[[ RECORDS FOR THIS EXERCISE, beginning ]]

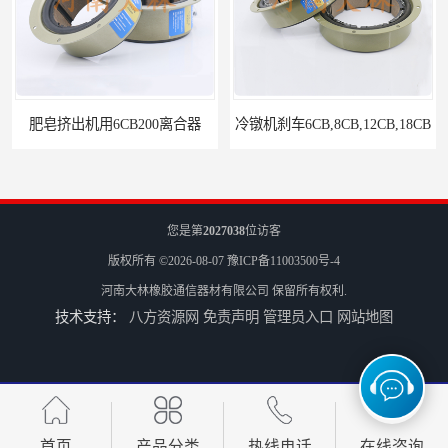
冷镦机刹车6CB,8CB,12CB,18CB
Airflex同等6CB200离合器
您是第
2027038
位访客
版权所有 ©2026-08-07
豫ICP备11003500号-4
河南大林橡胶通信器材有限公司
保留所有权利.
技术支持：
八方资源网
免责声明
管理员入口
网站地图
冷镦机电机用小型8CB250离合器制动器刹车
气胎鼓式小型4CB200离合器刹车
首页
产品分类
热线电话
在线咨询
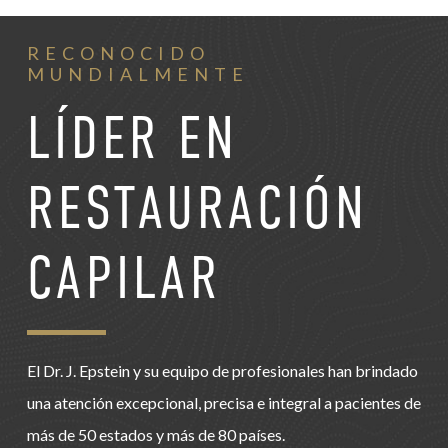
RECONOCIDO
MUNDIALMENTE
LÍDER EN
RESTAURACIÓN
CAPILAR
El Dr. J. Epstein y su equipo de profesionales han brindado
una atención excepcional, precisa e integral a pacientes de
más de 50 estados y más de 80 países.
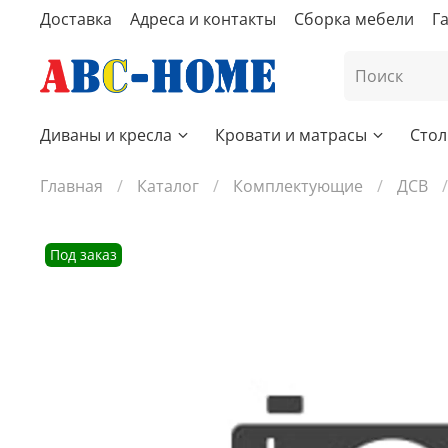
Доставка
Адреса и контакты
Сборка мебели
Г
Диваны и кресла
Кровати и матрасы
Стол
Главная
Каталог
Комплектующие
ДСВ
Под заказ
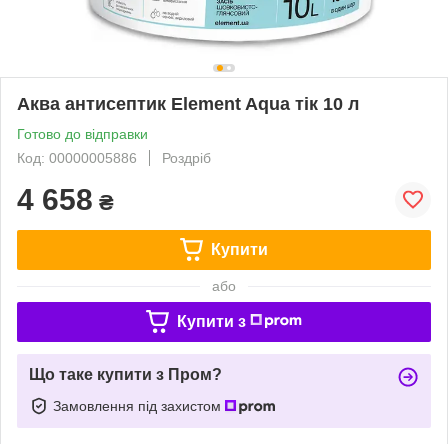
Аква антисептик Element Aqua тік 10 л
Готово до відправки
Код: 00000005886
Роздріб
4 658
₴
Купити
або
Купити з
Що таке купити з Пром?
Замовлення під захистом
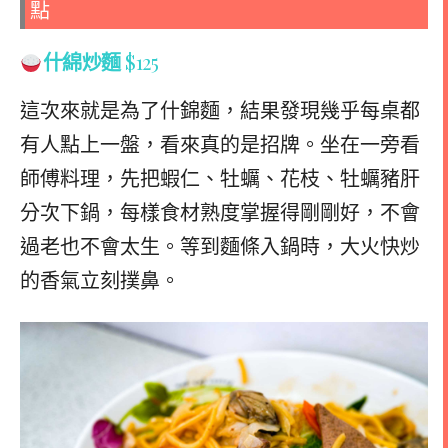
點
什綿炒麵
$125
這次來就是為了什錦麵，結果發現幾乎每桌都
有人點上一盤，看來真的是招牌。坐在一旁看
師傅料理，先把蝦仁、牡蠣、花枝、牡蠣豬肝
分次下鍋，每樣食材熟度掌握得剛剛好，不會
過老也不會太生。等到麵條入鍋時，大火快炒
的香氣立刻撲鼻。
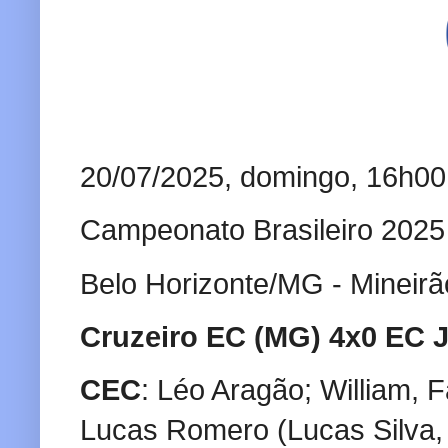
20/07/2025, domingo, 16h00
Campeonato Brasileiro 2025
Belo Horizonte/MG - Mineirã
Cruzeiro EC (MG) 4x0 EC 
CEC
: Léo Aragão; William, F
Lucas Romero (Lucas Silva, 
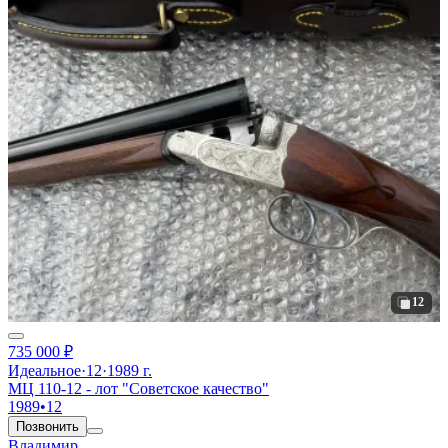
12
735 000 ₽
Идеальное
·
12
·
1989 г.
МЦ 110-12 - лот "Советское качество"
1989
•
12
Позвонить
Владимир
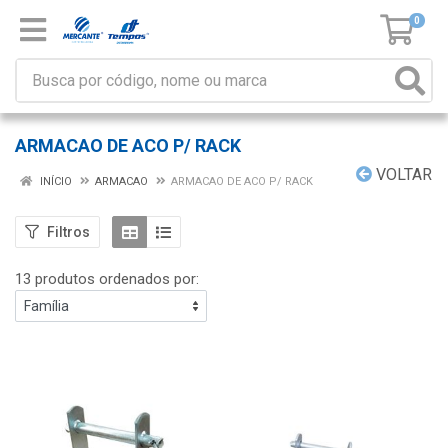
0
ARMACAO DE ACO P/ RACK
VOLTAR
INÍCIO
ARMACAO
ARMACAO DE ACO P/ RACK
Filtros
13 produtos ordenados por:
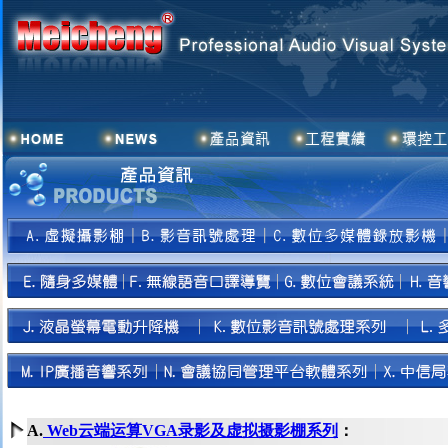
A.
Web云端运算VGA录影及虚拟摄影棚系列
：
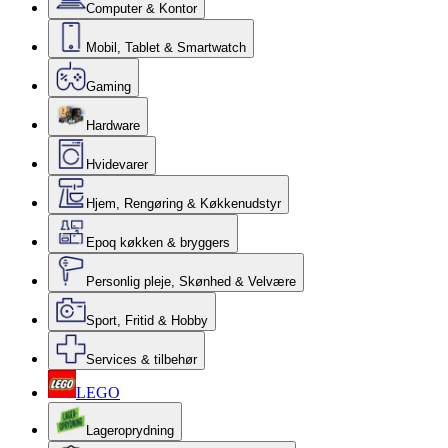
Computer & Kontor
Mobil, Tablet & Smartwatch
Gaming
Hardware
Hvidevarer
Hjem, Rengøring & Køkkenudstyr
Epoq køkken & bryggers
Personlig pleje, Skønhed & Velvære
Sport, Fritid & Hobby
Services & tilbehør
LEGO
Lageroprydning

[[ RECORDS FOR THIS EXERCISE, end ]]

TASK INSTRUCTIONS :: In the answer, all of the material should appear exactly as given, with no picture carried over.

PROBLEM SOLUTION ::
冷镦机刹车6CB,8CB,12CB,18CB
Airflex同等6CB200离合器
您是第
2027038
位访客
版权所有 ©2026-08-07
豫ICP备11003500号-4
河南大林橡胶通信器材有限公司
保留所有权利.
技术支持：
八方资源网
免责声明
管理员入口
网站地图
冷镦机电机用小型8CB250离合器制动器刹车
气胎鼓式小型4CB200离合器刹车
首页
产品分类
热线电话
在线咨询
RECONOCIDO
MUNDIALMENTE
LÍDER EN
RESTAURACIÓN
CAPILAR
El Dr. J. Epstein y su equipo de profesionales han brindado
una atención excepcional, precisa e integral a pacientes de
más de 50 estados y más de 80 países.
Доставка
Адреса и контакты
Сборка мебели
Г
Диваны и кресла
Кровати и матрасы
Стол
Главная
Каталог
Комплектующие
ДСВ
Под заказ
Аква антисептик Element Aqua тік 10 л
Готово до відправки
Код: 00000005886
Роздріб
4 658
₴
Купити
або
Купити з
Що таке купити з Пром?
Замовлення під захистом
點
什綿炒麵
$125
這次來就是為了什錦麵，結果發現幾乎每桌都
有人點上一盤，看來真的是招牌。坐在一旁看
師傅料理，先把蝦仁、牡蠣、花枝、牡蠣豬肝
分次下鍋，每樣食材熟度掌握得剛剛好，不會
過老也不會太生。等到麵條入鍋時，大火快炒
的香氣立刻撲鼻。
20/07/2025, domingo, 16h00
Campeonato Brasileiro 2025
Belo Horizonte/MG - Mineirã
Cruzeiro EC (MG) 4x0 EC 
CEC
: Léo Aragão; William, F
Lucas Romero (Lucas Silva, 
12
735 000 ₽
Идеальное
·
12
·
1989 г.
МЦ 110-12 - лот "Советское качество"
1989
•
12
Позвонить
Владимир
0
ARMACAO DE ACO P/ RACK
VOLTAR
INÍCIO
ARMACAO
ARMACAO DE ACO P/ RACK
Filtros
13 produtos ordenados por:
A.
Web云端运算VGA录影及虚拟摄影棚系列
：
Computer & Kontor
Mobil, Tablet & Smartwatch
Gaming
Hardware
Hvidevarer
Hjem, Rengøring & Køkkenudstyr
Epoq køkken & bryggers
Personlig pleje, Skønhed & Velvære
Sport, Fritid & Hobby
Services & tilbehør
LEGO
Lageroprydning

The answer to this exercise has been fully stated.